Your task: Pictures within the data are to be left out; everything else must be reproduced exactly.

=== Begin Enclosure ===

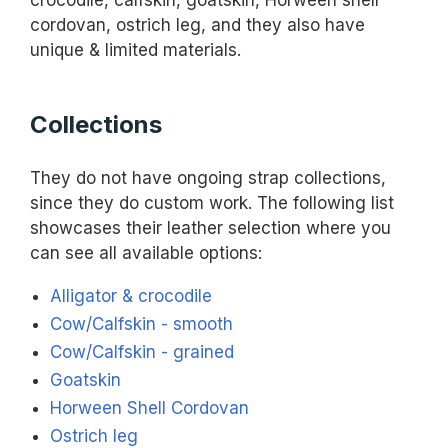
crocodile, calfskin, goatskin, Horween shell
cordovan, ostrich leg, and they also have
unique & limited materials.
Collections
They do not have ongoing strap collections,
since they do custom work. The following list
showcases their leather selection where you
can see all available options:
Alligator & crocodile
Cow/Calfskin - smooth
Cow/Calfskin - grained
Goatskin
Horween Shell Cordovan
Ostrich leg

=== End Enclosure ===

Answer to this problem:
crocodile, calfskin, goatskin, Horween shell
cordovan, ostrich leg, and they also have
unique & limited materials.
Collections
They do not have ongoing strap collections,
since they do custom work. The following list
showcases their leather selection where you
can see all available options:
Alligator & crocodile
Cow/Calfskin - smooth
Cow/Calfskin - grained
Goatskin
Horween Shell Cordovan
Ostrich leg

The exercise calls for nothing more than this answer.